▸ Data under study
<<<<

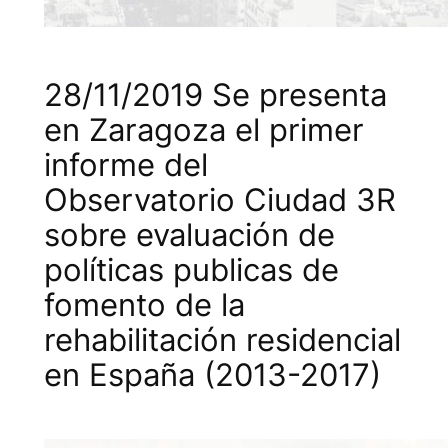
28/11/2019 Se presenta
en Zaragoza el primer
informe del
Observatorio Ciudad 3R
sobre evaluación de
políticas publicas de
fomento de la
rehabilitación residencial
en España (2013-2017)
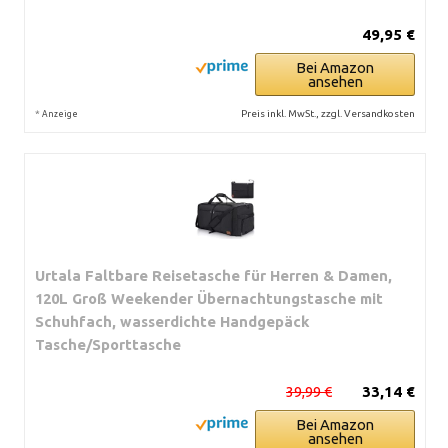
49,95 €
Bei Amazon
ansehen
*
Preis inkl. MwSt., zzgl. Versandkosten
Anzeige
Urtala Faltbare Reisetasche für Herren & Damen,
120L Groß Weekender Übernachtungstasche mit
Schuhfach, wasserdichte Handgepäck
Tasche/Sporttasche
39,99 €
33,14 €
Bei Amazon
ansehen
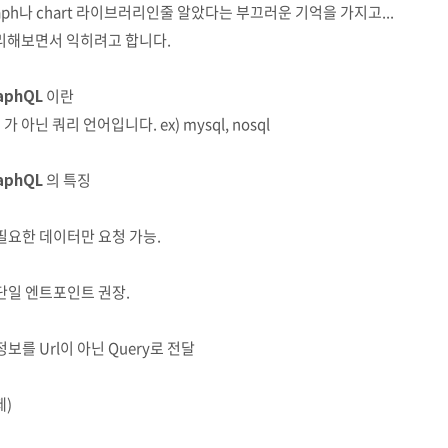
aph나 chart 라이브러리인줄 알았다는 부끄러운 기억을 가지고...
리해보면서 익히려고 합니다.
aphQL
이란
I 가 아닌 쿼리 언어입니다. ex) mysql, nosql
aphQL
의 특징
 필요한 데이터만 요청 가능.
 단일 엔트포인트 권장.
 정보를 Url이 아닌 Query로 전달
제)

>>>>

▸ What needs to be done
Give every entry again verbatim, with no pictures.

▸ The completed task
28/11/2019 Se presenta
en Zaragoza el primer
informe del
Observatorio Ciudad 3R
sobre evaluación de
políticas publicas de
fomento de la
rehabilitación residencial
en España (2013-2017)
49,95 €
Bei Amazon
ansehen
*
Preis inkl. MwSt., zzgl. Versandkosten
Anzeige
Urtala Faltbare Reisetasche für Herren & Damen,
120L Groß Weekender Übernachtungstasche mit
Schuhfach, wasserdichte Handgepäck
Tasche/Sporttasche
39,99 €
33,14 €
Bei Amazon
ansehen
aph나 chart 라이브러리인줄 알았다는 부끄러운 기억을 가지고...
리해보면서 익히려고 합니다.
aphQL
이란
I 가 아닌 쿼리 언어입니다. ex) mysql, nosql
aphQL
의 특징
 필요한 데이터만 요청 가능.
 단일 엔트포인트 권장.
 정보를 Url이 아닌 Query로 전달
제)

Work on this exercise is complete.